# Assigned task:
For the records below, output word for word the lines from the one with "Yos Tarigan, SH, pihak penyidik" up to and including the one with "Postres - Dunkin'". No pictures.

Saved entries:
———

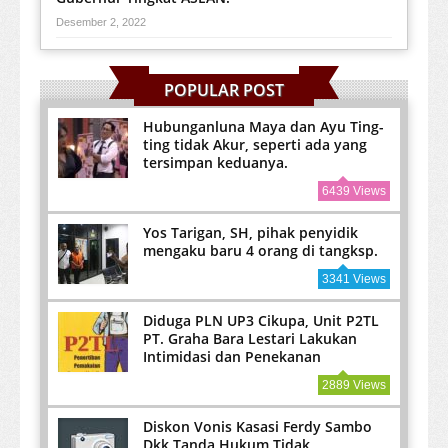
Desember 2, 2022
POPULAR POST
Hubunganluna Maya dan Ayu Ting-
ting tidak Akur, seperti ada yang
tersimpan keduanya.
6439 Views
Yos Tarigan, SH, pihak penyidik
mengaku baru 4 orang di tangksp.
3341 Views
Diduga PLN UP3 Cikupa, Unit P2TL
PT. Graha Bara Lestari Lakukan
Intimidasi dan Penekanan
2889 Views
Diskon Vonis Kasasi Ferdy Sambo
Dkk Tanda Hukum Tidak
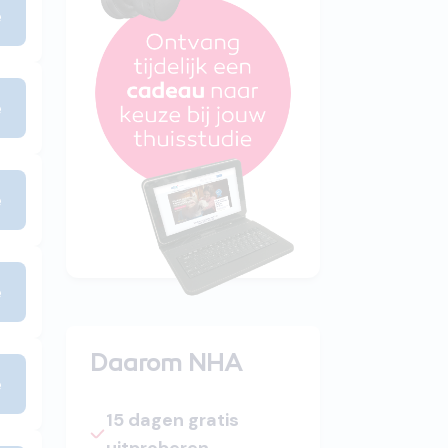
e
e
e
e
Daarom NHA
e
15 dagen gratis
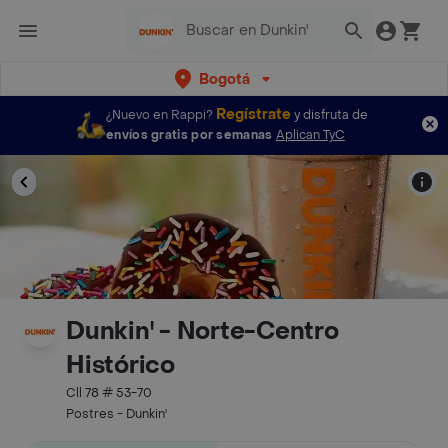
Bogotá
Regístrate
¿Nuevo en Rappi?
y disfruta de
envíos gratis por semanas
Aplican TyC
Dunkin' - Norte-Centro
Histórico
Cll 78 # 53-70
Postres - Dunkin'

———

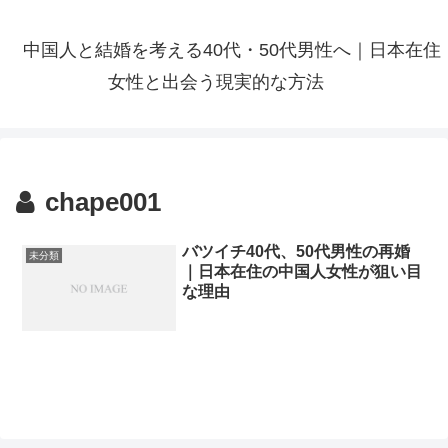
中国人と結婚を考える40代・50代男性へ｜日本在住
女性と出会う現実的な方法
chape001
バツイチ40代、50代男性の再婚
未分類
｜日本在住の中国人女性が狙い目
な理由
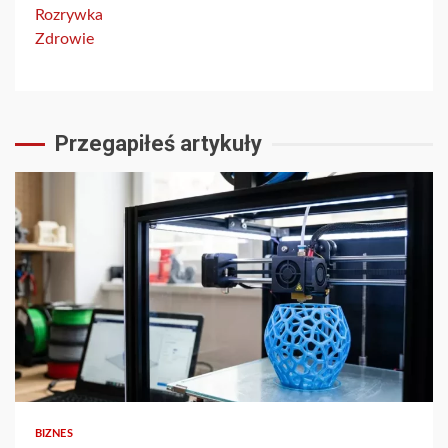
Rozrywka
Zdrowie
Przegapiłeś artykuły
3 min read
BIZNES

———

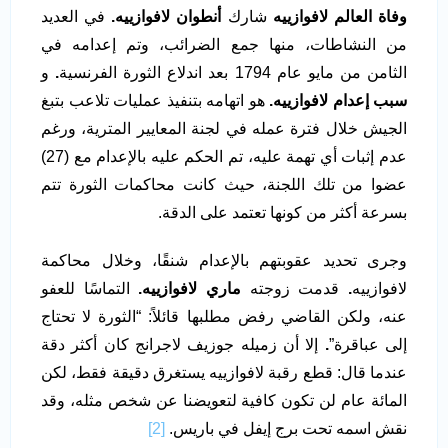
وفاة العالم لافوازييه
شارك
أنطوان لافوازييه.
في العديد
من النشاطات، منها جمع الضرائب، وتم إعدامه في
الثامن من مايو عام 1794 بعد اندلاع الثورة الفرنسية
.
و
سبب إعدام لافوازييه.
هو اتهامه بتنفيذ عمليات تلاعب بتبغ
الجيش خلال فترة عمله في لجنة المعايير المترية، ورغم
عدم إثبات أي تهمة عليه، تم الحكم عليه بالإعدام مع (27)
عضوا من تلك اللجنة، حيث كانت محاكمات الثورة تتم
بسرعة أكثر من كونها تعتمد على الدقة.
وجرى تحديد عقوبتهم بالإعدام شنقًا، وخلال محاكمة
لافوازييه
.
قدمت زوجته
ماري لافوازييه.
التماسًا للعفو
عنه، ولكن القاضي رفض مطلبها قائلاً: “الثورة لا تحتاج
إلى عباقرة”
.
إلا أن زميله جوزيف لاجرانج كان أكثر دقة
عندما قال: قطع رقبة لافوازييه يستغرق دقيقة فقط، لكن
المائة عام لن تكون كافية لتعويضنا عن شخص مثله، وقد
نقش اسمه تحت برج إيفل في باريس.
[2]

———

# Answer section:
Yos Tarigan, SH, pihak penyidik
mengaku baru 4 orang di tangksp.
3341 Views
Diduga PLN UP3 Cikupa, Unit P2TL
PT. Graha Bara Lestari Lakukan
Intimidasi dan Penekanan
2889 Views
Diskon Vonis Kasasi Ferdy Sambo
Dkk Tanda Hukum Tidak
e
e
e
e
Daarom NHA
e
15 dagen gratis
Bogotá
Regístrate
¿Nuevo en Rappi?
y disfruta de
envíos gratis por semanas
Aplican TyC
Dunkin' - Norte-Centro
Histórico
Cll 78 # 53-70
Postres - Dunkin'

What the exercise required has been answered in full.